I need a new metal hip joint. My current left hip is 30 years and is wearing out fast. My bones are arranged in such a creative way, thanks to polio and gravity, that only a specialist orthopaedic hospital can even look at it. But when I went for a recent check-up, I was asked continually if I could “cope” and when we talked about the possible risks – stroke, increased disability, death – “you might get covid in hospital” came as the final blow. I realised that the NHS is trying to keep admissions to a minimum. If I can go on “coping” until after the pandemic, that might release some capacity for the extra patients they are all fearing might materialise in the “third wave”.

I don’t know how many people are waiting for treatment. People like me don’t show up on waiting lists because we’re not yet on them! But I do know that a lot of people are facing increasing pain and disability because our hospitals have been taken up with either dealing with covid patients or having to take many extra precautions through vastly increased risk of infection.

And I also know many staff are leaving, worn out by over work and mean pay policies.

So saving the NHS is vital. And by saving I mean not just making it easier and safer for people with serious problems.

Our NHS is dying from from lack of funds

It’s dying from privatisation

It’s dying from over centralisation – moving our stroke unit to Ashford is just too far.

The only way to stop it is to protest. And I can still do that!

Join me – while you still can.

Find events organised by Save Our NHS in Kent here https://www.facebook.com/SaveOurNHSKent/

Christine Tongue is a Broadstairs resident and member of disability campaign group Access Thanet

5 Comments

  1. Well done Christine Tongue, you and all the SONIK activists are inspirational, sadly my own disability has limited my venturing out to absolutely essential trips. On the last occasion when I got out, a trip to the shops at Westwood Cross I found the shop I wanted an item from had its lift out of order. I was stranded on the ground floor, while my partner brought items to the railing on the first floor for me to look up and call out if I wanted the red one or the green one.
    I do hope TK Maxx get their lift sorted by the next time or I shall not bother with their shop at all. So frustrating.
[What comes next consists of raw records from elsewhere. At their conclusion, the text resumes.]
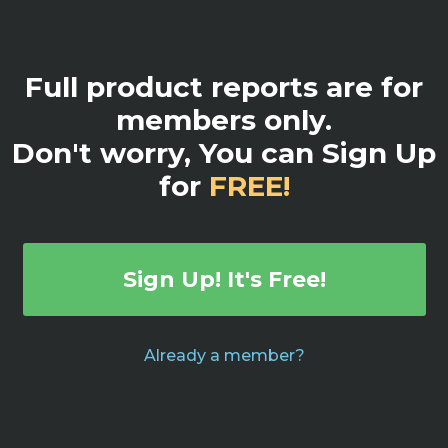
Full product reports are for
members only.
Don't worry, You can Sign Up
for
FREE!
Sign Up! It's Free!
Already a member?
    • I had the same problem at Sainsburys a little while ago John, when their escalator was out of action! With luck I will be 80 next year, and have multiple disabilities, and getting up those stairs at Sainsburys was a bit of a challenge!

  2. “The only way to stop it is to protest”. The Stroke Unit issue

    That is not correct. Christine is a one trick pony “Protest”

    The fact is that TDC SWA and KCC have long been in breach of statutory duties in NHS planning law.

    The environmental and water borne hazards to health and the cirumstances in which they were concealed from Clinical Commissioning Group (And from maternity tragedy inquests and from judicial Reviews in High Court) have been subject of crime complaints since 2014 .. attached to Manston acquisition fraud crime complaints.

    By enforcing the law the cause will emerge to invoke “Health Inequality” NHS Planning duties in Thanet.

    I know it is far easier to hold up a placard for an IOT News photo. And thus “Protest” is the influence without consequence magnet for inveterate attention seeking virtue signallers.

  3. Nice to hear from you again Richard. Enlighten me please – what’s a one trick pony.I’m thrilled to think I can do any tricks but can’t think what my one is. I’d love to be able to do somersaults but just walking is a challenge ATM.